▶ Data excerpts:
BEGIN

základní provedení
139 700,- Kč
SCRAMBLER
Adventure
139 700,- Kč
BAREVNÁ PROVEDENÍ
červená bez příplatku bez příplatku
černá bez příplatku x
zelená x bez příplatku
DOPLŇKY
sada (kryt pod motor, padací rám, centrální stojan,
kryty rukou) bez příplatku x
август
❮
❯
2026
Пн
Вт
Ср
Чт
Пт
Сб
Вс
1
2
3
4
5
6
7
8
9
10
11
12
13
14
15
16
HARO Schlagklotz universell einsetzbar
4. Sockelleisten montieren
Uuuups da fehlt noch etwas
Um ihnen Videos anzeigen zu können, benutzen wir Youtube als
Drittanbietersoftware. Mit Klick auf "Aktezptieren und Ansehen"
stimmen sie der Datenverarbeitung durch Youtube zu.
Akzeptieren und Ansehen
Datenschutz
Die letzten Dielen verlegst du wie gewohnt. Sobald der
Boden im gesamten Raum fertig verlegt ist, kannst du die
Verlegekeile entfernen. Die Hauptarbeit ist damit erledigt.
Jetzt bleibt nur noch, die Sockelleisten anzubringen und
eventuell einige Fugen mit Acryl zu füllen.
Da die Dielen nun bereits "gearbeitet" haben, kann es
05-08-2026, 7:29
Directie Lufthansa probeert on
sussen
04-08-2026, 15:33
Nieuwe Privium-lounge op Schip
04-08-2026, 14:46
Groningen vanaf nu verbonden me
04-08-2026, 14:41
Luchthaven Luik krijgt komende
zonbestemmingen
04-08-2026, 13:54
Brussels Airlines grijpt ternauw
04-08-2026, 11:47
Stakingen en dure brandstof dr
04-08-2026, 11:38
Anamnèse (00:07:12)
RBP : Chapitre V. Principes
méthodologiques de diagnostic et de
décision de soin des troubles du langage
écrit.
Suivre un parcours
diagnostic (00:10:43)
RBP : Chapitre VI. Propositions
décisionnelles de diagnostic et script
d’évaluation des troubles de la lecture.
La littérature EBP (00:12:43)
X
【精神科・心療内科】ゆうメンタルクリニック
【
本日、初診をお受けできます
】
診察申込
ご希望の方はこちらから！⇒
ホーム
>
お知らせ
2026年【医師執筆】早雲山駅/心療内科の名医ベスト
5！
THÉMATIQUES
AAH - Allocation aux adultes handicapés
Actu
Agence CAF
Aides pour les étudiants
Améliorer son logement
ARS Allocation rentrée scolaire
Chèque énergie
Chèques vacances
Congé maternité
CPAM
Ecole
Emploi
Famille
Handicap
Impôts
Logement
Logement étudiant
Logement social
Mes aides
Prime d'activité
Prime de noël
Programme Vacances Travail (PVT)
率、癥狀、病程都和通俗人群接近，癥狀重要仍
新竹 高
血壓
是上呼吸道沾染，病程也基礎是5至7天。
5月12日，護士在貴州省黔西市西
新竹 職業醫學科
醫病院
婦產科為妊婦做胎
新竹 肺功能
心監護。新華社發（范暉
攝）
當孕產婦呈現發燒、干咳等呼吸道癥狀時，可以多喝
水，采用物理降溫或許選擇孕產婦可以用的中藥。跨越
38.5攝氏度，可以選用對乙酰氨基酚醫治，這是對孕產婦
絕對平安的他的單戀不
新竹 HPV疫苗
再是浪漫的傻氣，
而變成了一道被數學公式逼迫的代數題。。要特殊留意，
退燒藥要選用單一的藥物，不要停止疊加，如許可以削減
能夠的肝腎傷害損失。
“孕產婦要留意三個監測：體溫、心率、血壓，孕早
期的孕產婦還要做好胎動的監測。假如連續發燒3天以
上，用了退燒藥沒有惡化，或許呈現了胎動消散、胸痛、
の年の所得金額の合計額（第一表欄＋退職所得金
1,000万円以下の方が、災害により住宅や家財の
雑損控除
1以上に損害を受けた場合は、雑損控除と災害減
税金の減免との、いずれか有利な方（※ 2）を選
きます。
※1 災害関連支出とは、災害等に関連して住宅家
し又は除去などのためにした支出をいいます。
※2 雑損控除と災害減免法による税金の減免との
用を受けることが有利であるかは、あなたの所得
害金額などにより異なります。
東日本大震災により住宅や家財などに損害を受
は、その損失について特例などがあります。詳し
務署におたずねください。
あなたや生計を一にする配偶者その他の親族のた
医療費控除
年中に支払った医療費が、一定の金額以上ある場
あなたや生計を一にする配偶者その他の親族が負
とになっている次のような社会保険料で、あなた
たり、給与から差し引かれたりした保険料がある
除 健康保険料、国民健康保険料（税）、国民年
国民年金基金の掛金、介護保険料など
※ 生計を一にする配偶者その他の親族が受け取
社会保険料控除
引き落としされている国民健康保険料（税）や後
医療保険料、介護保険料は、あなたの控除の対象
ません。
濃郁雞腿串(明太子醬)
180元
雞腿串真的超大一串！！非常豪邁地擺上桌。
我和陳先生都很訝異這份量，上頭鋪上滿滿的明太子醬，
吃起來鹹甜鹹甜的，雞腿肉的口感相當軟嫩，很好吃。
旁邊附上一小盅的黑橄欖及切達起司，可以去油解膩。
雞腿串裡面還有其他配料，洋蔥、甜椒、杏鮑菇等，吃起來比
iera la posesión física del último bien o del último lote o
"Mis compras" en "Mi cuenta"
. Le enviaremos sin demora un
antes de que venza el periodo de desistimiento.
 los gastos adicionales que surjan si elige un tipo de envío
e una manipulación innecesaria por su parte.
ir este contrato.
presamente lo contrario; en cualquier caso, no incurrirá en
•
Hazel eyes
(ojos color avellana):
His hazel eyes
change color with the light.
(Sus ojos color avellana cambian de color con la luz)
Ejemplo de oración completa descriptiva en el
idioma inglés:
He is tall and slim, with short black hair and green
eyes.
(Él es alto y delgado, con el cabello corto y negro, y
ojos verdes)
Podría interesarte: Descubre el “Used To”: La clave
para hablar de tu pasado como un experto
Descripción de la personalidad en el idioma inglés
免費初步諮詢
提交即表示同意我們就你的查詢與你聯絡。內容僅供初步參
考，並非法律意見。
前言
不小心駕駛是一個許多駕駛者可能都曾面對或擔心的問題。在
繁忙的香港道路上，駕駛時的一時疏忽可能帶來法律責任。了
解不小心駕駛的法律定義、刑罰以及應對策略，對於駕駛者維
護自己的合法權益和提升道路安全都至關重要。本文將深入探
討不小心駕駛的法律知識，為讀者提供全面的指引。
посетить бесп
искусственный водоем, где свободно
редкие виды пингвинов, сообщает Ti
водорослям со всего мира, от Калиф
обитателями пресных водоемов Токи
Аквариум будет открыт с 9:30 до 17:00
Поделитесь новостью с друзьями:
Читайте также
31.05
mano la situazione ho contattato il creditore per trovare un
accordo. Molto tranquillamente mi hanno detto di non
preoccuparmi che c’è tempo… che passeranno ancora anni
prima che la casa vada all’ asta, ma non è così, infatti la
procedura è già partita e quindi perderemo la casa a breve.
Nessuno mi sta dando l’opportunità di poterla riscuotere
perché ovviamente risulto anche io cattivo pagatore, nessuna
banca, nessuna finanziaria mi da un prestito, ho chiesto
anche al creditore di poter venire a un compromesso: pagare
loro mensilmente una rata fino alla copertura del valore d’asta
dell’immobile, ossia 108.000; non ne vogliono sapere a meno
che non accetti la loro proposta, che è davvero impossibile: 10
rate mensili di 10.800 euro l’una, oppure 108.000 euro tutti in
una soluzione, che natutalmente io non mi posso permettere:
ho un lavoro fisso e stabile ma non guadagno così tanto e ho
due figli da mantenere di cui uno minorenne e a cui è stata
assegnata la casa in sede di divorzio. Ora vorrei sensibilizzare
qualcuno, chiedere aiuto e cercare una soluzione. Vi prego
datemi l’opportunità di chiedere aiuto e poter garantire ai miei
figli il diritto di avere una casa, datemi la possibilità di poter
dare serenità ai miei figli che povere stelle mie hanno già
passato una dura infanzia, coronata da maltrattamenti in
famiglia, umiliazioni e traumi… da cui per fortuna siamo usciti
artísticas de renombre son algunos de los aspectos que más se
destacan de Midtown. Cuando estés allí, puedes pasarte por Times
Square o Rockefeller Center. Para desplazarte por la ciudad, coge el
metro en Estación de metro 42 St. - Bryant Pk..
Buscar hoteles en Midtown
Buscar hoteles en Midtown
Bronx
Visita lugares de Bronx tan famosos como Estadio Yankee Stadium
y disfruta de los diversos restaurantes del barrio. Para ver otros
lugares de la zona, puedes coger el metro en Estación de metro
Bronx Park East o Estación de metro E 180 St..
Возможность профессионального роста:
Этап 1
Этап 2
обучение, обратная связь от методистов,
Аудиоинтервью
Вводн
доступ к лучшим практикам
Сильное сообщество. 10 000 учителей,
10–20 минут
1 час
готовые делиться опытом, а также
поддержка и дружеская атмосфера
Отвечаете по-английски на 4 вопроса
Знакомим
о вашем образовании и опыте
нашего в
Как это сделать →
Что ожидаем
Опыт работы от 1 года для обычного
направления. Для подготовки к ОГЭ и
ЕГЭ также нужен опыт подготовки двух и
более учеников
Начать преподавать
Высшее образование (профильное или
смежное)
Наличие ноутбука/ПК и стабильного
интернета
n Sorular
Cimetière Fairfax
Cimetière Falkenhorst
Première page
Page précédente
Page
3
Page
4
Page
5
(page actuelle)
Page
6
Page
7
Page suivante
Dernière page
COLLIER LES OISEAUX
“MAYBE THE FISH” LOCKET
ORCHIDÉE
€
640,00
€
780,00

END

▶ Task requirements: Please retype the data exactly as it stands, from its first line down to the line that contains "zonbestemmingen", then stop.

▶ Expected answer:
základní provedení
139 700,- Kč
SCRAMBLER
Adventure
139 700,- Kč
BAREVNÁ PROVEDENÍ
červená bez příplatku bez příplatku
černá bez příplatku x
zelená x bez příplatku
DOPLŇKY
sada (kryt pod motor, padací rám, centrální stojan,
kryty rukou) bez příplatku x
август
❮
❯
2026
Пн
Вт
Ср
Чт
Пт
Сб
Вс
1
2
3
4
5
6
7
8
9
10
11
12
13
14
15
16
HARO Schlagklotz universell einsetzbar
4. Sockelleisten montieren
Uuuups da fehlt noch etwas
Um ihnen Videos anzeigen zu können, benutzen wir Youtube als
Drittanbietersoftware. Mit Klick auf "Aktezptieren und Ansehen"
stimmen sie der Datenverarbeitung durch Youtube zu.
Akzeptieren und Ansehen
Datenschutz
Die letzten Dielen verlegst du wie gewohnt. Sobald der
Boden im gesamten Raum fertig verlegt ist, kannst du die
Verlegekeile entfernen. Die Hauptarbeit ist damit erledigt.
Jetzt bleibt nur noch, die Sockelleisten anzubringen und
eventuell einige Fugen mit Acryl zu füllen.
Da die Dielen nun bereits "gearbeitet" haben, kann es
05-08-2026, 7:29
Directie Lufthansa probeert on
sussen
04-08-2026, 15:33
Nieuwe Privium-lounge op Schip
04-08-2026, 14:46
Groningen vanaf nu verbonden me
04-08-2026, 14:41
Luchthaven Luik krijgt komende
zonbestemmingen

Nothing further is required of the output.